Die jungen Eltern sammelten alle ihre Ersparnisse zusammen, verkauften, was sie nicht mehr brauchten, um das Land verlassen zu können. Die "Agentur", die sie aus dem Land schmuggeln sollte, forderte umgerechnet 40.000 Euro. Selbst für gut ausgebildete Menschen wie Theepan und Gowry ist das in Sri Lanka ein Vermögen. "Am Ende mussten wir uns noch zusätzlich Geld leihen", sagt Gowry.

"Es gibt wenigstens Gesetze und einen funktionierenden Staat"

Ein Flugzeug brachte sie außer Landes. Sie haben ihre Familien, ihr Haus, ihre Arbeit und den Tempel, indem die gläubigen Hindus zum Beten hingehen konnten, hinter sich gelassen. Wohin ihre Flucht sie führen würde, wussten sie bis zuletzt nicht. Klar war nur das Ziel: Europa. Als sie in Deutschland ankamen, war es Januar. Es war Nacht und kalt. Seit Februar wohnt die Familie im Paulusheim. "Uns fehlt nichts", sagt Gowry. "Als das Baby da war, haben wir sogar schnell einen Kinderwagen bekommen."

Obwohl der Familie in Bonn nichts fehlt, vermissen sie doch vieles. "Am meisten vermisse ich es, einfach Bekannte auf der Straße zu treffen, mich zu unterhalten", sagt Theepan. "Mir fehlt die Gemeinschaft." In Deutschland haben sie niemanden, an denen sie sich wenden konnten, keine Bekannten oder Freunde. Umso mehr ist das Ehepaar den Helfern dankbar. "Die Menschen sind unglaublich nett."

Doch wissen sie auch, dass es in Deutschland Menschen gibt, die Flüchtlinge nicht willkommen heißen und sogar Steine werfen. "Ich habe keine Angst.

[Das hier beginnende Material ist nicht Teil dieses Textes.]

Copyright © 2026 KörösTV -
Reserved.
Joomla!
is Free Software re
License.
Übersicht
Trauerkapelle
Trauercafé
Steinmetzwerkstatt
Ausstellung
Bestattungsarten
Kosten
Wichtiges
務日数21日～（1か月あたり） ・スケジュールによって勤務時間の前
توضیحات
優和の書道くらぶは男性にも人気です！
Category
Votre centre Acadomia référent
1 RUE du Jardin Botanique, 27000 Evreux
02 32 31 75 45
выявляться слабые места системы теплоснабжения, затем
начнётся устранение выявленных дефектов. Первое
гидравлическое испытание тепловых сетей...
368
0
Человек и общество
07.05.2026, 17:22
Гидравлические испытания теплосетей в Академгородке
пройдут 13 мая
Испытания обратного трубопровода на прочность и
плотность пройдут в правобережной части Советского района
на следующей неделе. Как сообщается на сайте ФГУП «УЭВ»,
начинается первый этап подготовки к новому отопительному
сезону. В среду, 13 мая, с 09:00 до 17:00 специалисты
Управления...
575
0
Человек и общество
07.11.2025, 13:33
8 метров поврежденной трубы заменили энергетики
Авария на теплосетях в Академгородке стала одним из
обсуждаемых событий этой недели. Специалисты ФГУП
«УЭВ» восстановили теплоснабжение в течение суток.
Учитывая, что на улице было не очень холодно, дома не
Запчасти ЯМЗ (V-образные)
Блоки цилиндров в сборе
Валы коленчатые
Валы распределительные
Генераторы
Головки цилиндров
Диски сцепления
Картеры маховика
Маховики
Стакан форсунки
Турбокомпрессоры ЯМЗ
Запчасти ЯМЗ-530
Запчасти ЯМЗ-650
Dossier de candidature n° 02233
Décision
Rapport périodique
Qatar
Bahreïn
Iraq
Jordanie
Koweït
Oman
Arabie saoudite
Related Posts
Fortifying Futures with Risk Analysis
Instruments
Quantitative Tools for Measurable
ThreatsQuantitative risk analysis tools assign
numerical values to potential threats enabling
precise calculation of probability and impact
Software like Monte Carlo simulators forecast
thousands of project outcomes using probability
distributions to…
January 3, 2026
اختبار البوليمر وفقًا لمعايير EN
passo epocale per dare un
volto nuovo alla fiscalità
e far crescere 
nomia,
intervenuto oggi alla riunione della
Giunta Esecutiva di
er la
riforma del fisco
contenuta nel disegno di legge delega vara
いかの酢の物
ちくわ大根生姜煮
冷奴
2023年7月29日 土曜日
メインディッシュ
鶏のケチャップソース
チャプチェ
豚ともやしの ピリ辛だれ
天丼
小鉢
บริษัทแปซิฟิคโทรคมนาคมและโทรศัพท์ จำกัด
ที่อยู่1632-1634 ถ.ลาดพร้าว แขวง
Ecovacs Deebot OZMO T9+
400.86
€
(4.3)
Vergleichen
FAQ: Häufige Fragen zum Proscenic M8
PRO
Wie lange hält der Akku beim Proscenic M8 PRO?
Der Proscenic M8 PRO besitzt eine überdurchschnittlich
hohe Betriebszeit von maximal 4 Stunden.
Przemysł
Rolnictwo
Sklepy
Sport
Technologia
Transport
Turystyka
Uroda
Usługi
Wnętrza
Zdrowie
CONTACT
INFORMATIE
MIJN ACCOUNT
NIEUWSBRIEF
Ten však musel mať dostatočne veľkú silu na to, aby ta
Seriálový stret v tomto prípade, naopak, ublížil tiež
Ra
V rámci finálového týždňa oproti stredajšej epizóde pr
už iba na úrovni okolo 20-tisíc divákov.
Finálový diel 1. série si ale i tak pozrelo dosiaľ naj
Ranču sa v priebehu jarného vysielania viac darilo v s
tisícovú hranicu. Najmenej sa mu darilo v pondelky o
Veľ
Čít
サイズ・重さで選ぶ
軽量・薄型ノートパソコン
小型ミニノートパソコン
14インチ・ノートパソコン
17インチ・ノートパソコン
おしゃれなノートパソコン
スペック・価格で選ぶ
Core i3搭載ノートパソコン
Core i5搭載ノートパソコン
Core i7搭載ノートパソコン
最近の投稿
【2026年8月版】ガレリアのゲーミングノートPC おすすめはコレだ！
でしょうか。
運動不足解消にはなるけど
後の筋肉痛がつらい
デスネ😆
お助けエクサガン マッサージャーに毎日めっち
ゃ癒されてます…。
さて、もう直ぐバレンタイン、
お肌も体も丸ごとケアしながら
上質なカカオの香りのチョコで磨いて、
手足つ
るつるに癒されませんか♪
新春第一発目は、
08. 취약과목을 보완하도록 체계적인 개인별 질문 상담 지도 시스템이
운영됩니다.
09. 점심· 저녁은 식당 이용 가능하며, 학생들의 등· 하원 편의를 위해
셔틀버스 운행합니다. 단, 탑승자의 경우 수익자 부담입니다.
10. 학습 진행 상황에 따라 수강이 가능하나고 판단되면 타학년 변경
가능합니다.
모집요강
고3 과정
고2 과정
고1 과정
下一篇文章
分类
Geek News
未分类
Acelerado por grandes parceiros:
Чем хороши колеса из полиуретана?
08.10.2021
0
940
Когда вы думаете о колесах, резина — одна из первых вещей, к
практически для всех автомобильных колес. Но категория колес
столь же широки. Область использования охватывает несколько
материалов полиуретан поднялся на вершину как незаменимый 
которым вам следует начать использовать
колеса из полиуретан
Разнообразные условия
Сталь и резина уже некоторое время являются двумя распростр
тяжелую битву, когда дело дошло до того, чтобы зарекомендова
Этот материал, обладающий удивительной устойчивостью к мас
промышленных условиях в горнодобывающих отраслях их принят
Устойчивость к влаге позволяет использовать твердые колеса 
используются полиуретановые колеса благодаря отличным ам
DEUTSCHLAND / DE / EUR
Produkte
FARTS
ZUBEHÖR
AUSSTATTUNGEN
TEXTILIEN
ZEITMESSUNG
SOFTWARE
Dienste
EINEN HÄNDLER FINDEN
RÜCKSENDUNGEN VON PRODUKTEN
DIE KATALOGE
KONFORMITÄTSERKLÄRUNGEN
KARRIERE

Böse Menschen kenne ich doch aus Sri Lanka, aber hier gibt es wenigstens Gesetze und einen funktionierenden Staat." Theepan hofft, dass sich die Lage in seiner Heimat verbessert und er mit Familie zurückkehren kann. "Wann das sein wird, weiß ich nicht."

Bis zur Geburt ihres Kindes vor zwei Monaten besuchte das Ehepaar täglich einen Deutschkurs. Im Moment geht Theepan alleine, weil sich Gowry um die kleine Anika kümmert. Er möchte die fremde Sprache so schnell es geht lernen, um möglichst bald eine neue Arbeit zu finden. Die Untätigkeit in einem fremden Land sei für ihn kaum auszuhalten. "Irgendetwas studieren und dann mal sehen, welchen Beruf man ergreift? Das gibt es bei uns nicht", sagt Theepan. Regelmäßig musste er sich vor seinen Eltern rechtfertigen, die seine Leistungen kontrollierten. Vielleicht ist das der Grund für einen Satz, den Theepan im Gespräch wieder und wieder sagt: "Ich möchte für dieses Land keine Last sein." Seine Hoffnung ist, bei einem deutschen Unternehmen eine Arbeitsstelle zu finden. Wenn seine Kinder bereits schlafen und er den kreisenden Gedanken entfliehen versucht, setzt er sich an den Tisch und liest in den Deutsch-Lehrbüchern. "Ich weiß, Sprache ist der Schlüssel."